Task description:
When you reach the line with "Indian subcontinent for" in the listing below, transcribe it and each line after it up to and including the line with "that the incident", exactly and with nothing else.

Data for this exercise:
..............................

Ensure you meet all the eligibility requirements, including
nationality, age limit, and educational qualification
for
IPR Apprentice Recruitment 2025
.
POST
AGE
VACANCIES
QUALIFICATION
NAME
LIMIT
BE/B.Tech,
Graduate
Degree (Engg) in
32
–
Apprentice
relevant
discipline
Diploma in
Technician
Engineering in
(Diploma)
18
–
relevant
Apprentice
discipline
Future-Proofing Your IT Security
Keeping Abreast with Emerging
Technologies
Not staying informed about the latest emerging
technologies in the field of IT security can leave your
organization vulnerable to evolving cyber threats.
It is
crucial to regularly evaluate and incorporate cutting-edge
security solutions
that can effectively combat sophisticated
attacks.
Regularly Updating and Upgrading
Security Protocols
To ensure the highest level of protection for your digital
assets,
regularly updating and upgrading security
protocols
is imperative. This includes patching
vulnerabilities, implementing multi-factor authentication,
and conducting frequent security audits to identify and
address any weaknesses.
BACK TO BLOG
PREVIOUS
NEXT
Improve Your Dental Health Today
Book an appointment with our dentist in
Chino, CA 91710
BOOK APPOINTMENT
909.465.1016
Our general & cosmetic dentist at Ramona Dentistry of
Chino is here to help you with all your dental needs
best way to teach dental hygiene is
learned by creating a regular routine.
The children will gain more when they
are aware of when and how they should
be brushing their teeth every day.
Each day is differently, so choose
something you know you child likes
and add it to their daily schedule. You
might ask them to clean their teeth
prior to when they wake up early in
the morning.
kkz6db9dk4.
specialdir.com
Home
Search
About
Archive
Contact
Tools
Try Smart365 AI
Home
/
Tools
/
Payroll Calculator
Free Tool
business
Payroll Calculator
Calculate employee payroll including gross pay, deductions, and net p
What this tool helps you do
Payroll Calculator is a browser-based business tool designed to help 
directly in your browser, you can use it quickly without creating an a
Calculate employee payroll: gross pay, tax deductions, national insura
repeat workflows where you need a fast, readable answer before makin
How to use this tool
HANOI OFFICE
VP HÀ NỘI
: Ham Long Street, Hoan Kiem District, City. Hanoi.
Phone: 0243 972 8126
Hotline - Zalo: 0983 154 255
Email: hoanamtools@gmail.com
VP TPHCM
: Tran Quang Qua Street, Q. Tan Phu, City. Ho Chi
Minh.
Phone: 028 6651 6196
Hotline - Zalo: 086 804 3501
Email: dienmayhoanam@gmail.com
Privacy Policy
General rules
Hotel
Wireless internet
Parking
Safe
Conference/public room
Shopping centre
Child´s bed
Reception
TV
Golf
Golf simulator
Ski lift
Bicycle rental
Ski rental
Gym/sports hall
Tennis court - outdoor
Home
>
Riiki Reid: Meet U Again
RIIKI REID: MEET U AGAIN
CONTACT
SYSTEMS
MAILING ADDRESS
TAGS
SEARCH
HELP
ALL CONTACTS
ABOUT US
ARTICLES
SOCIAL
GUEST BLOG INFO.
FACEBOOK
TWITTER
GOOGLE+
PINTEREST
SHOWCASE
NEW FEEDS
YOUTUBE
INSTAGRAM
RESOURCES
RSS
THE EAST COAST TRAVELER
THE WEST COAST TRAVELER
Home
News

..............................

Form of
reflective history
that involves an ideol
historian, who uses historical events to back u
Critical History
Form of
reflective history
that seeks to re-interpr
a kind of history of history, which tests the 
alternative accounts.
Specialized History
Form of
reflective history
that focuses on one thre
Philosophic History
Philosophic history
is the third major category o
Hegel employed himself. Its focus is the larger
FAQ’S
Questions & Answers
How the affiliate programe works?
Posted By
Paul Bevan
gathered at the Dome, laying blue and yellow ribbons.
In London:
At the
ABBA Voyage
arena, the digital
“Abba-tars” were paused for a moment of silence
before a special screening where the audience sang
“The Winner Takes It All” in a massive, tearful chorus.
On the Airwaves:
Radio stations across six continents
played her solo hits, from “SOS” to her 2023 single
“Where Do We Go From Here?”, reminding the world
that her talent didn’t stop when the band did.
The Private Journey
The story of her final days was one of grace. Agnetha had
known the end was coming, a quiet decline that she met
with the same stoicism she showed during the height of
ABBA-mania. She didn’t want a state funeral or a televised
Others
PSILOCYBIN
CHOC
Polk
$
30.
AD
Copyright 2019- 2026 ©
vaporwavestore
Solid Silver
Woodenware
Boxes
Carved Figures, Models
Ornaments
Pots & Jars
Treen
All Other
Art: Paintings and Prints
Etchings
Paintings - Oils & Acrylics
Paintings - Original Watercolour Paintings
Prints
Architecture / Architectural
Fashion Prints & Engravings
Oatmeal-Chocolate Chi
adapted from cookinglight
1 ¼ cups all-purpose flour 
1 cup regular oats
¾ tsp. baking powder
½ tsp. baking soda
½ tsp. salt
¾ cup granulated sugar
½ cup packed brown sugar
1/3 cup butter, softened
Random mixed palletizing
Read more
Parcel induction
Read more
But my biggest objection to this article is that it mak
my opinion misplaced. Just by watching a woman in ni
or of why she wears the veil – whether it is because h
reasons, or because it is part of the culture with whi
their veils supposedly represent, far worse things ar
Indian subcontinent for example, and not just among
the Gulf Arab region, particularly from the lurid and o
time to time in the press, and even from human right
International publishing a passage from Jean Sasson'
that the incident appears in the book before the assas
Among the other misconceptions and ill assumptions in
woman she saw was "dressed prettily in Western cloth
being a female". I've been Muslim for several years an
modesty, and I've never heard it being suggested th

..............................

Solution to this problem:
Indian subcontinent for example, and not just among
the Gulf Arab region, particularly from the lurid and o
time to time in the press, and even from human right
International publishing a passage from Jean Sasson'
that the incident appears in the book before the assas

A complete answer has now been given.